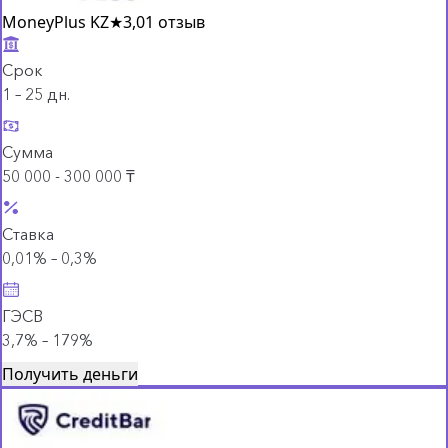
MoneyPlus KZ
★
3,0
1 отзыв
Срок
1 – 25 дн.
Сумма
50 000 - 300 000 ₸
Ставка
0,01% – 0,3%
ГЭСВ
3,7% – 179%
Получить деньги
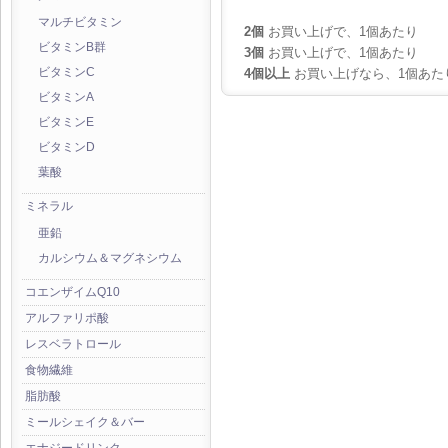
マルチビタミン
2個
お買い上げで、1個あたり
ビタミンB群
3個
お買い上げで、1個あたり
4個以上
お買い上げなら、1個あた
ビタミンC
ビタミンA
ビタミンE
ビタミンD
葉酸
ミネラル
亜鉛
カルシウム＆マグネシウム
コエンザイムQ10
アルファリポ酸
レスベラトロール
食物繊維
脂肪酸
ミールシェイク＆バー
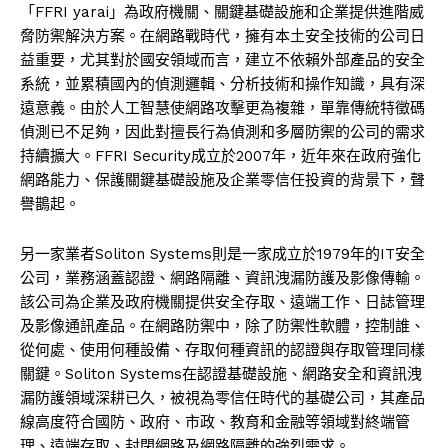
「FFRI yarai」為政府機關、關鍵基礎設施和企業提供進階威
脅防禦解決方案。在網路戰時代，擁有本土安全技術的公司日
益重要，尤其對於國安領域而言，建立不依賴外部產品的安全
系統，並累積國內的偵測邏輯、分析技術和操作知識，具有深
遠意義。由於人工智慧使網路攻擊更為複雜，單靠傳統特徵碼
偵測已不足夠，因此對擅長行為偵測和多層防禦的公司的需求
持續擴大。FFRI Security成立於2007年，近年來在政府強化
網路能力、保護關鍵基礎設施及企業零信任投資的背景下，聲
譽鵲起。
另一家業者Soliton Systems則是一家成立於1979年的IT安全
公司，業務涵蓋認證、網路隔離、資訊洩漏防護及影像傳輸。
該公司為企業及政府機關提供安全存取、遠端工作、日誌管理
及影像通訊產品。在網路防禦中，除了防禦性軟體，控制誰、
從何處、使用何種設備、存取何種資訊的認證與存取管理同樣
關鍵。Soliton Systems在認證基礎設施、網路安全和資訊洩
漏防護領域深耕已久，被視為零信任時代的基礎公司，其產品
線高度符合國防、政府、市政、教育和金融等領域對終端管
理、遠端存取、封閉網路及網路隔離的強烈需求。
**********
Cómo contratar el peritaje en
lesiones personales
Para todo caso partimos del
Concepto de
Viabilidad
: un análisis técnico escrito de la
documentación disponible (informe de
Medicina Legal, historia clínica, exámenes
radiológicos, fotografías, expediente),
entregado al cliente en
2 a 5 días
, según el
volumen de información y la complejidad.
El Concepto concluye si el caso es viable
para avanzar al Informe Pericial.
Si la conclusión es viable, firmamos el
**********
§ **Work to be completed**
Show every line above in which the word "Concepto" occurs.

§ **Final answer**
Concepto de
El Concepto concluye si el caso es viable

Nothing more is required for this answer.